15bb) Entsprechend diesem Ordnungszweck kann Gegenstand eines Verfahrens nach § 2a Abs. 1 Nr. 4, § 97 ArbGG nur die vom Antragsteller begehrte Feststellung sein, ob eine Vereinigung tariffähig (oder tarifzuständig) ist. Durch eine lediglich auf die partielle Tariffähigkeit einer Vereinigung gerichtete Antragstellung kann die mit diesem Verfahren beabsichtigte Klärung einer für die Teilnahme am Tarifgeschehen unerlässlichen Eigenschaft nicht erreicht werden.
16(1) Die Tariffähigkeit ist die rechtliche Fähigkeit, im selbst beanspruchten Organisationsbereich wirksam Tarifverträge mit dem sozialen Gegenspieler abzuschließen. Diese Fähigkeit ist nach ständiger Rechtsprechung des Bundesarbeitsgerichts für den beanspruchten Zuständigkeitsbereich einer Vereinigung einheitlich und unteilbar.

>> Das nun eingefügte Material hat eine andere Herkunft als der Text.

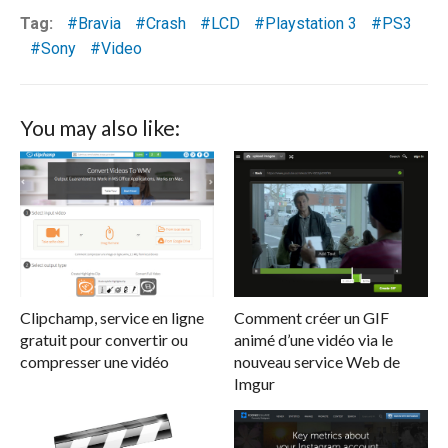
Tag:
Bravia
Crash
LCD
Playstation 3
PS3
Sony
Video
You may also like:
Clipchamp, service en ligne
Comment créer un GIF
gratuit pour convertir ou
animé d’une vidéo via le
compresser une vidéo
nouveau service Web de
Imgur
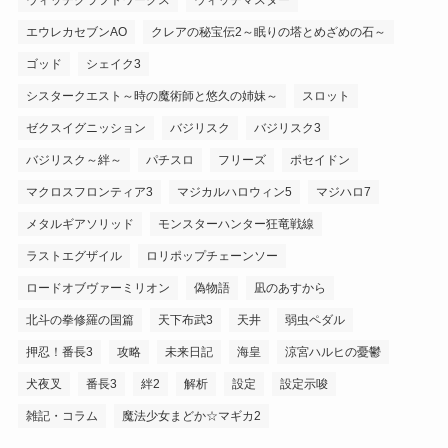
ウィッチクラフトワークス
ウィッチマスター
エウレカセブンAO
クレアの秘宝伝2～眠りの塔とめざめの石～
ゴッド
シェイク3
シスタークエスト～時の魔術師と悠久の姉妹～
スロット
ゼクスイグニッション
バジリスク
バジリスク3
バジリスク～絆～
パチスロ
フリーズ
ポセイドン
マクロスフロンティア3
マジカルハロウィン5
マジハロ7
メタルギアソリッド
モンスターハンター狂竜戦線
ラストエグザイル
ロリポップチェーンソー
ロードオブヴァーミリオン
偽物語
凪のあすから
北斗の拳修羅の国篇
天下布武3
天井
弱虫ペダル
押忍！番長3
攻略
未来日記
海皇
涼宮ハルヒの憂鬱
犬夜叉
番長3
絆2
解析
設定
設定示唆
雑記・コラム
魔法少女まどか☆マギカ2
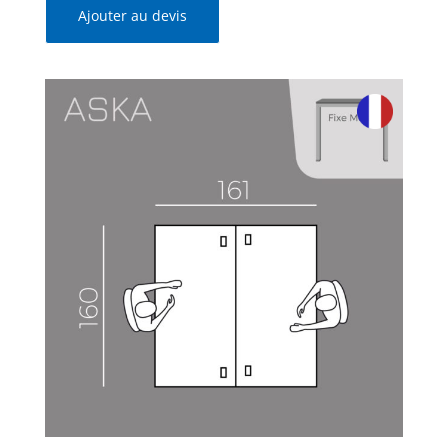
Ajouter au devis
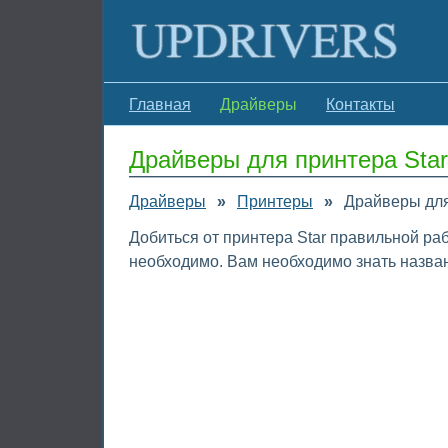
Главная
Драйверы
Контакты
Драйверы для принтера Star
Драйверы
»
Принтеры
»
Драйверы для
Добиться от принтера Star правильной ра
необходимо. Вам необходимо знать назван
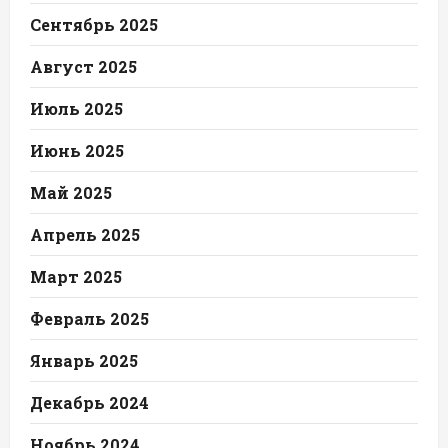
Сентябрь 2025
Август 2025
Июль 2025
Июнь 2025
Май 2025
Апрель 2025
Март 2025
Февраль 2025
Январь 2025
Декабрь 2024
Ноябрь 2024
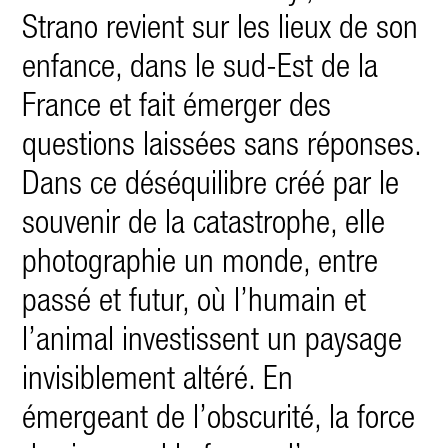
Strano revient sur les lieux de son
enfance, dans le sud-Est de la
France et fait émerger des
questions laissées sans réponses.
Dans ce déséquilibre créé par le
souvenir de la catastrophe, elle
photographie un monde, entre
passé et futur, où l’humain et
l’animal investissent un paysage
invisiblement altéré. En
émergeant de l’obscurité, la force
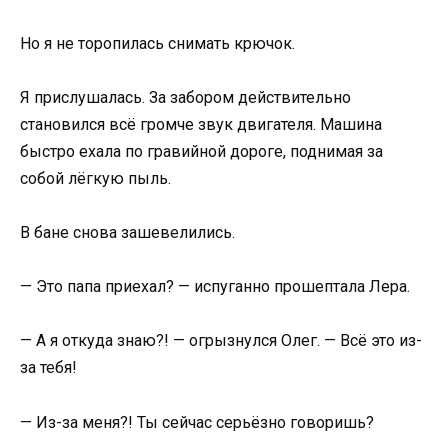
Но я не торопилась снимать крючок.
Я прислушалась. За забором действительно
становился всё громче звук двигателя. Машина
быстро ехала по гравийной дороге, поднимая за
собой лёгкую пыль.
В бане снова зашевелились.
— Это папа приехал? — испуганно прошептала Лера.
— А я откуда знаю?! — огрызнулся Олег. — Всё это из-
за тебя!
— Из-за меня?! Ты сейчас серьёзно говоришь?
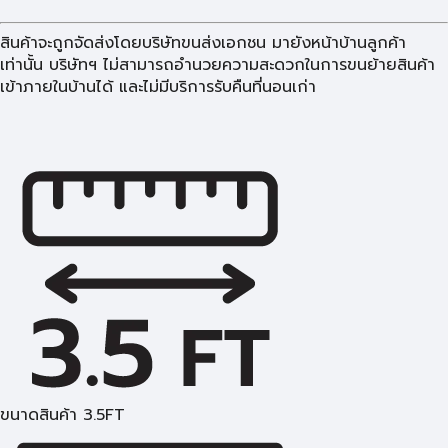
สินค้าจะถูกจัดส่งโดยบริษัทขนส่งเอกชน มายังหน้าบ้านลูกค้า
เท่านั้น บริษัทฯ ไม่สามารถอำนวยความสะดวกในการขนย้ายสินค้า
เข้าภายในบ้านได้ และไม่มีบริการรับคืนที่นอนเก่า
ขนาดสินค้า 3.5FT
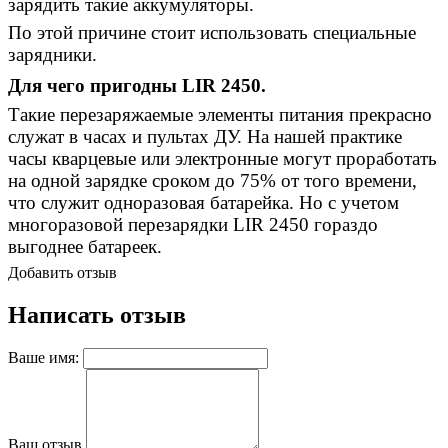
зарядить такие аккумуляторы.
По этой причине стоит использовать специальные
зарядники.
Для чего пригодны
LIR 2450.
Такие перезаряжаемые элементы питания прекрасно
служат в часах и пультах ДУ. На нашей практике
часы кварцевые или электронные могут проработать
на одной зарядке сроком до 75% от того времени,
что служит одноразовая батарейка. Но с учетом
многоразовой перезарядки
LIR 2450 гораздо
выгоднее батареек.
Добавить отзыв
Написать отзыв
Ваше имя:
Ваш отзыв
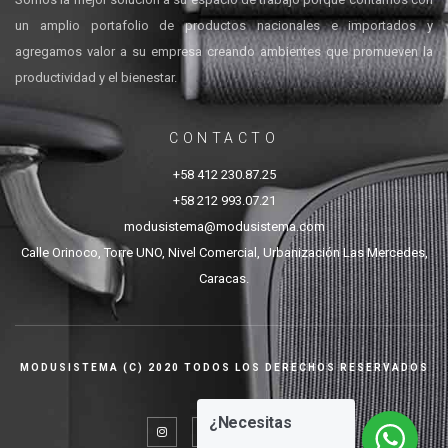
un amplio portafolio de productos nacionales e importados y
agregamos valor a su empresa creando ambientes que promueven la
productividad y el bienestar.
CONTACTO
+58 412 230.87.25
+58 212 993.07.21
modusistema@modusistema.com
Calle Orinoco, Torre UNO, Nivel Comercial, Urbanización Las Mercedes,
Caracas.
MODUSISTEMA (C) 2020 TODOS LOS DERECHOS RESERVADOS
¿Necesitas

Eine teilweise, auf bestimmte Branchen, Regionen, Berufskreise oder Personengruppen beschränkte Tariffähigkeit gibt es nicht (vgl. - Rn. 32; - 1 ABR 37/16 - Rn. 59, BAGE 163, 108; - 1 ABR 19/10 - Rn. 81, BAGE 136, 302; - 1 ABR 88/09 - Rn. 24, BAGE 136, 1; ausf. - Rn. 56 ff., BAGE 117, 308). Das Prinzip der Einheitlichkeit und Unteilbarkeit der Tariffähigkeit einer Arbeitnehmerorganisation bedingt einerseits, dass ihr diese Eigenschaft insgesamt nicht versagt werden kann, wenn ihr die Durchsetzungskraft oder die organisatorische Leistungsfähigkeit in einem Teilbereich des von ihr gewählten Organisationsbereichs fehlt. Andererseits liegt die Tariffähigkeit jedoch nicht bereits dann vor, wenn die Vereinigung nur in irgendeinem Teilbereich ihrer Tarifzuständigkeit durchsetzungsfähig ist. Erforderlich, aber auch ausreichend ist vielmehr, wenn die Arbeitnehmerkoalition in einem zumindest nicht unbedeutenden Teil des von ihr selbst bestimmten Zuständigkeitsbereichs über Durchsetzungsmacht und organisatorische Leistungsfähigkeit verfügt (vgl. - Rn. 32 mwN). Im Normalfall lässt dies erwarten, dass sich die Arbeitnehmervereinigung auch in den Bereichen, in denen es ihr an Mächtigkeit fehlt, beim Abschluss von Tarifverträgen nicht den Forderungen der Arbeitgeberseite unterwirft. Zugleich steht dies von vornherein der Annahme entgegen, die Arbeitgeberseite ließe sich in diesen Bereichen nur deshalb auf Tarifverhandlungen und -abschlüsse mit der Arbeitnehmerorganisation ein, um auf diesem Weg gesetzliche Tarifvorbehalte oder -öffnungen zu ihren Gunsten nutzen, die geltenden Regelungen einer weiteren Angemessenheitskontrolle entziehen (vgl. § 310 Abs. 4 BGB) und die Arbeitsbedingungen auch der nichtorganisierten Arbeitnehmer durch entsprechende Verweise regeln zu können (vgl. - Rn. 49).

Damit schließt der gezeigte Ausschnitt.